> **DATASET CONTENT**
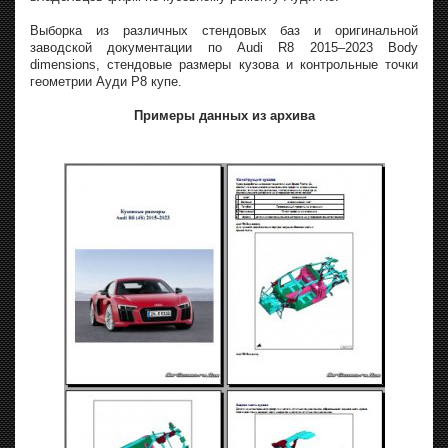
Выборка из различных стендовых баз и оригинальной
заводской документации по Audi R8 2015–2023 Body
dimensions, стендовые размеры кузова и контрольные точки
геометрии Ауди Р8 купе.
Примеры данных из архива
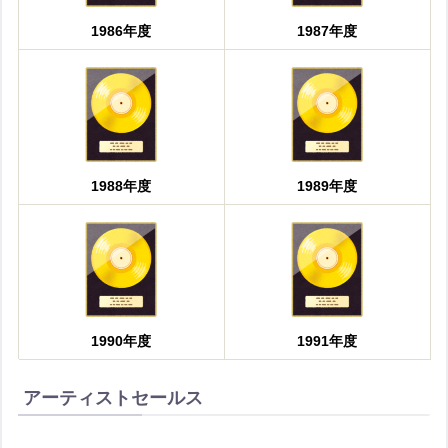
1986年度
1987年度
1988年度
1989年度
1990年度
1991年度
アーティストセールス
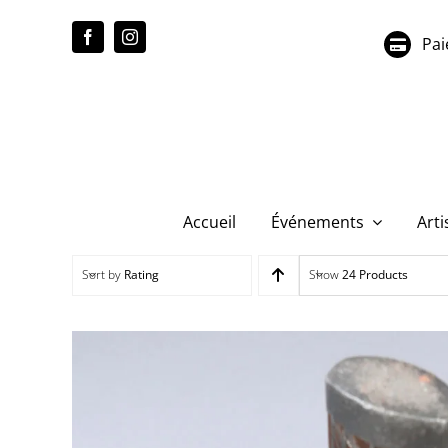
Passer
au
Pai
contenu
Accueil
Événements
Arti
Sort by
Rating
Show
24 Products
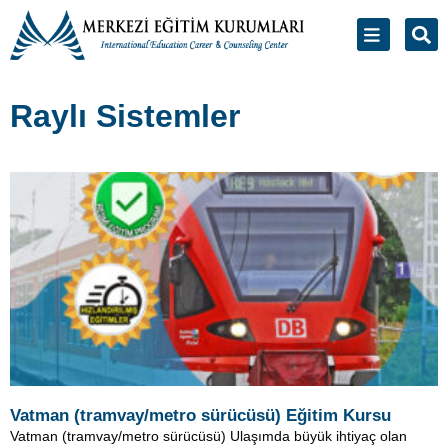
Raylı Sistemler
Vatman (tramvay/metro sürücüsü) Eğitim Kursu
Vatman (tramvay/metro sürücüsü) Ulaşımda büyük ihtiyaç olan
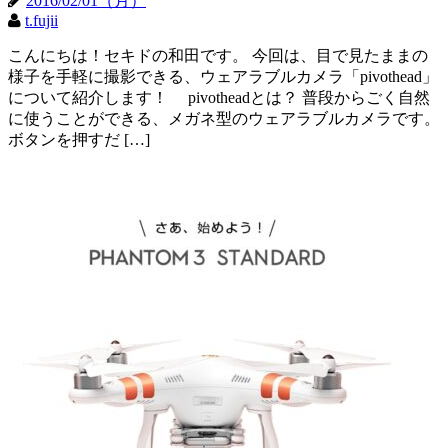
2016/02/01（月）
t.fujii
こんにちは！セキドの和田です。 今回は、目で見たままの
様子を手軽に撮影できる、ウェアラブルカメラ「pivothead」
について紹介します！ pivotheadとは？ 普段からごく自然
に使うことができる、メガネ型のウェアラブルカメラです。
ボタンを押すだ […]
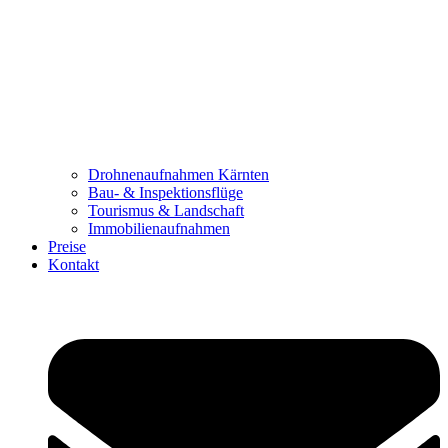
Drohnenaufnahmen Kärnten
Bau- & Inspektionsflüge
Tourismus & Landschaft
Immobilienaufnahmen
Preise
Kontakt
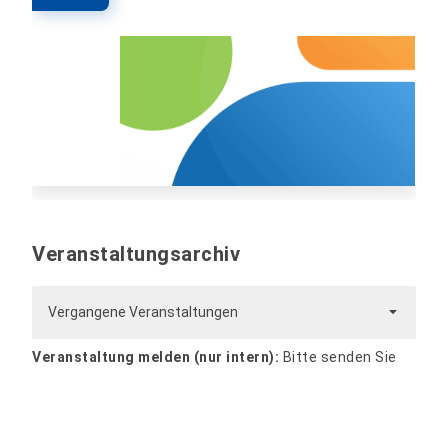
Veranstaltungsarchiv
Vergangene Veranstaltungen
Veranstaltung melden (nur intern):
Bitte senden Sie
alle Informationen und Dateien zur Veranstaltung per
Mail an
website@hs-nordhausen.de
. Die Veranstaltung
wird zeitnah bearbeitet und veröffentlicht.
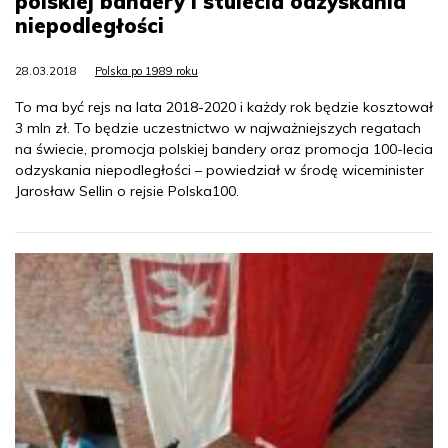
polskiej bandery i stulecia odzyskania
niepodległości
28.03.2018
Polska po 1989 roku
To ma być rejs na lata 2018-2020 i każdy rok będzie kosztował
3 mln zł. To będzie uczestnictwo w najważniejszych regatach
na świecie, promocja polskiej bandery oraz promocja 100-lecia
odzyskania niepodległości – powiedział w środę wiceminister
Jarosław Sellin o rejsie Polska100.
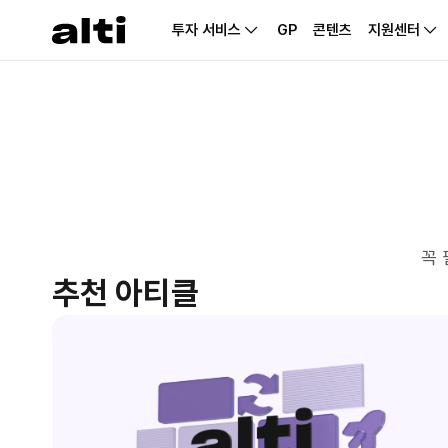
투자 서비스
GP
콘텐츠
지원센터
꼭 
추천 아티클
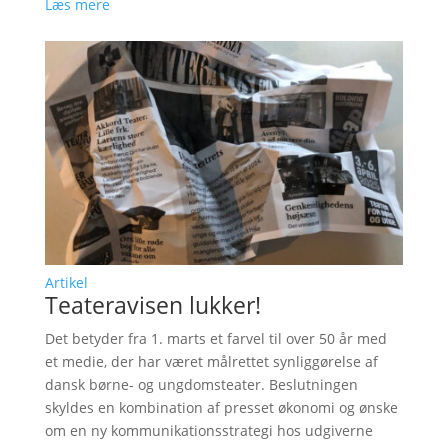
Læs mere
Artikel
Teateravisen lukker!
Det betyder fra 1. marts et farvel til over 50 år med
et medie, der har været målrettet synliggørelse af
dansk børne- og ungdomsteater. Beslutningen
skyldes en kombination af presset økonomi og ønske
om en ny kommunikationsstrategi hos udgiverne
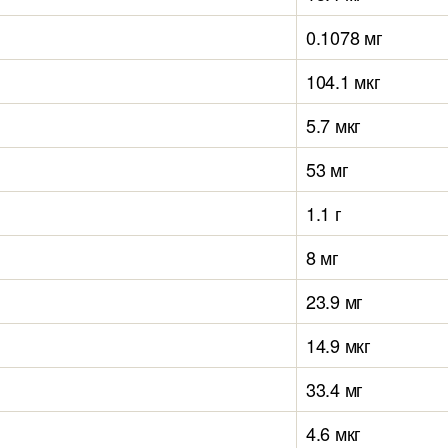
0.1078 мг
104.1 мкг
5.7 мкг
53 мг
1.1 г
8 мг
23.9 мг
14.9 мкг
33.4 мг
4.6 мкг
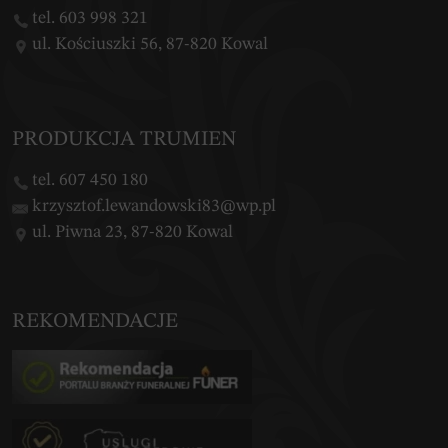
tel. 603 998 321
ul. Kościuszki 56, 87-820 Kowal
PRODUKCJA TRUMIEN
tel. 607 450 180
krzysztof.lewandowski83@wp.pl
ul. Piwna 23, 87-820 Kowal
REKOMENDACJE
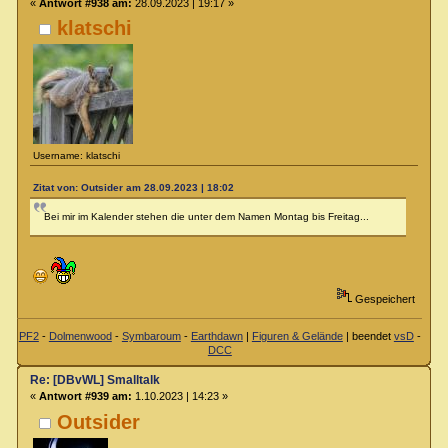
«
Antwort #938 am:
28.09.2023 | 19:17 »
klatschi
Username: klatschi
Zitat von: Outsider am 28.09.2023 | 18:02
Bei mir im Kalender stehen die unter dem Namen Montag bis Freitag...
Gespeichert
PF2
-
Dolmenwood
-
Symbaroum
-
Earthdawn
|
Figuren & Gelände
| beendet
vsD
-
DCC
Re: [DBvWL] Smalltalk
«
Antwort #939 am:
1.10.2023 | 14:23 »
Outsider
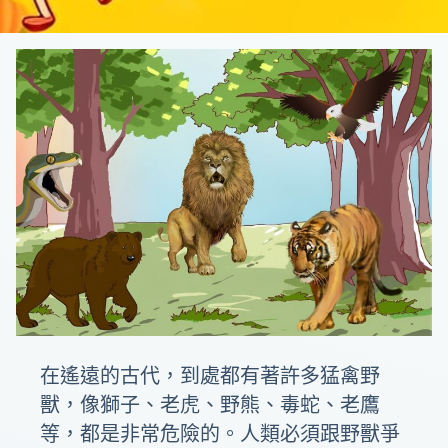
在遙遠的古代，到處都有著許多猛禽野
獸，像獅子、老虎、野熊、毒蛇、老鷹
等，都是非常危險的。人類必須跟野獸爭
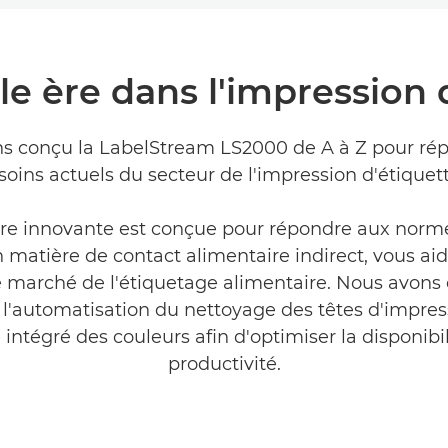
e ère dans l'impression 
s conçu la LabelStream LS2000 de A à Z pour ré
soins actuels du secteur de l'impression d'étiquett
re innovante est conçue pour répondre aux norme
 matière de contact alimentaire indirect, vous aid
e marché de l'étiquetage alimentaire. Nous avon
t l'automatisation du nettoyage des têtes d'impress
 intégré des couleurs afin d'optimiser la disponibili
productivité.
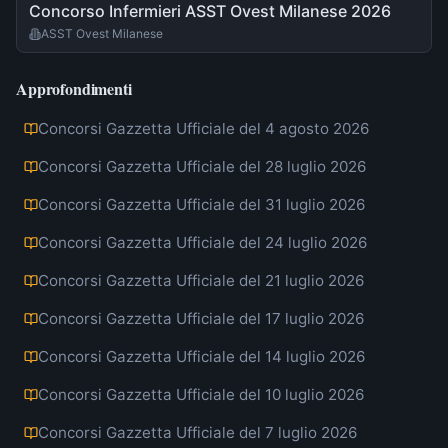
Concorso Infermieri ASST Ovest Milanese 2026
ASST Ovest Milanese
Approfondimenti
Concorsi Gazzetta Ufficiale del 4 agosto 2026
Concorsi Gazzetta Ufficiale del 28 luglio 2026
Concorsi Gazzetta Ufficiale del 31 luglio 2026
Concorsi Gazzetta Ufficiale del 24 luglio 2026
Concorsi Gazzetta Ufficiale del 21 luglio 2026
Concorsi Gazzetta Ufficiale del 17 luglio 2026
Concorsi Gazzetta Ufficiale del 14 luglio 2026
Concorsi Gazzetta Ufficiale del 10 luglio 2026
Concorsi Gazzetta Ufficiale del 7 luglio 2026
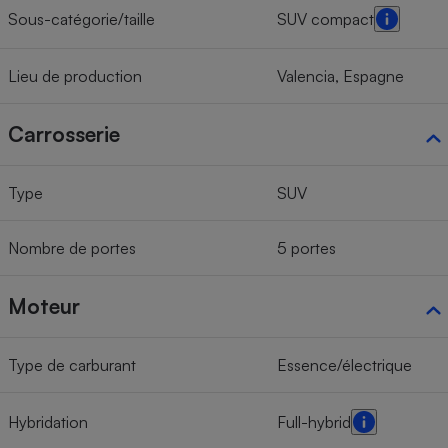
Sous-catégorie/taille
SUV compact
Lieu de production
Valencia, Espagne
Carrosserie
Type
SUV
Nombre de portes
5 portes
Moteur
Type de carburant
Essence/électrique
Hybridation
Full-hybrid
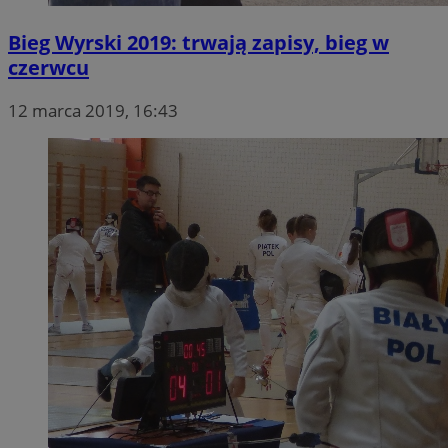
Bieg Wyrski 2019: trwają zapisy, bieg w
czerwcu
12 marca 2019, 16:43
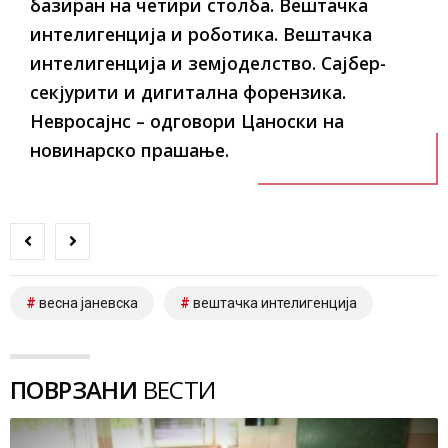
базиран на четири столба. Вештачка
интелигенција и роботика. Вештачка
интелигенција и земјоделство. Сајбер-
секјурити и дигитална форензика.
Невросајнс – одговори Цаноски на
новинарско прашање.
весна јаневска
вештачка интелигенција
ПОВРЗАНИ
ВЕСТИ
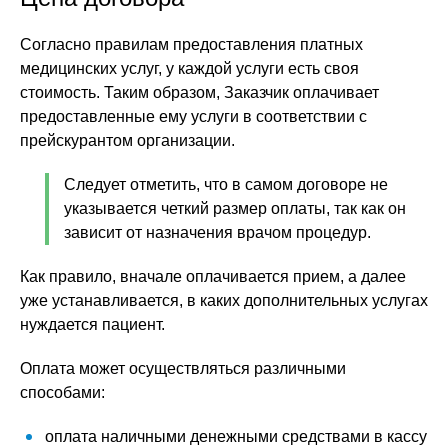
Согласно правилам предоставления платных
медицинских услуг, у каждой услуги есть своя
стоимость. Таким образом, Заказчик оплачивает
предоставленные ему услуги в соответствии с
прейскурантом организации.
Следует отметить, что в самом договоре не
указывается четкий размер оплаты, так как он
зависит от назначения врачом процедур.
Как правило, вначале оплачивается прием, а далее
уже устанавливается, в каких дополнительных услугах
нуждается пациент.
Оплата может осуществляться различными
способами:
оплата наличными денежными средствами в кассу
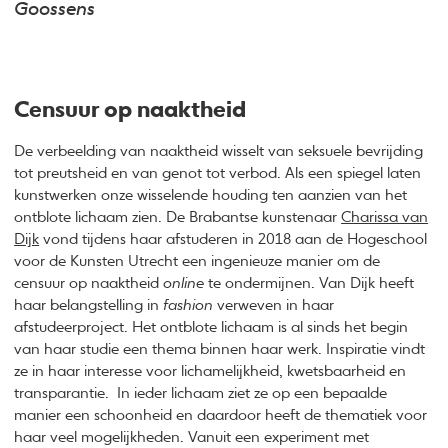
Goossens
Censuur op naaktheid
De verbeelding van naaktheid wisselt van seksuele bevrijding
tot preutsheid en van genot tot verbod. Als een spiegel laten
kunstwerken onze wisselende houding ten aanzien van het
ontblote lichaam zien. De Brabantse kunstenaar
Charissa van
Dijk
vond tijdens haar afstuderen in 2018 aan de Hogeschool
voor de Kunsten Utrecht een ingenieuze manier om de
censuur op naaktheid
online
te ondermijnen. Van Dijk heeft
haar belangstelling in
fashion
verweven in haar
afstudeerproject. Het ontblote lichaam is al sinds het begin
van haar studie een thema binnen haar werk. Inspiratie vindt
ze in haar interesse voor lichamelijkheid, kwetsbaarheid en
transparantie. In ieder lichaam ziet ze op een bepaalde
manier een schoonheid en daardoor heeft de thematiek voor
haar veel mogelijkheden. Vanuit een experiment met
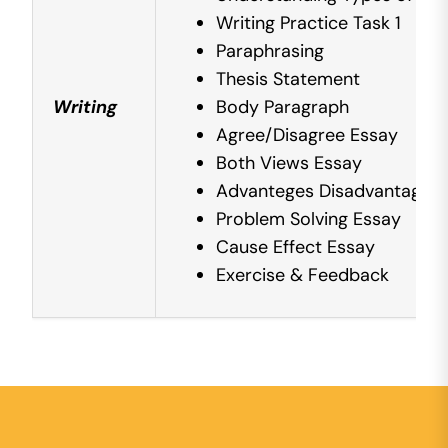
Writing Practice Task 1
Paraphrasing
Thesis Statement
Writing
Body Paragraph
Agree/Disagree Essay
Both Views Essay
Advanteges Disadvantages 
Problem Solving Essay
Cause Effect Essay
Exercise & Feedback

> **TRY IT**
Among the records above, locate the line containing "tel. 607 450 180" and the line containing "Zitat von: Outsider am 28.09.2023 | 18:02", then transcribe exactly the lines starting at the first and ending at the second, with no pictures.

> **TASK ANSWER**
tel. 607 450 180
krzysztof.lewandowski83@wp.pl
ul. Piwna 23, 87-820 Kowal
REKOMENDACJE
«
Antwort #938 am:
28.09.2023 | 19:17 »
klatschi
Username: klatschi
Zitat von: Outsider am 28.09.2023 | 18:02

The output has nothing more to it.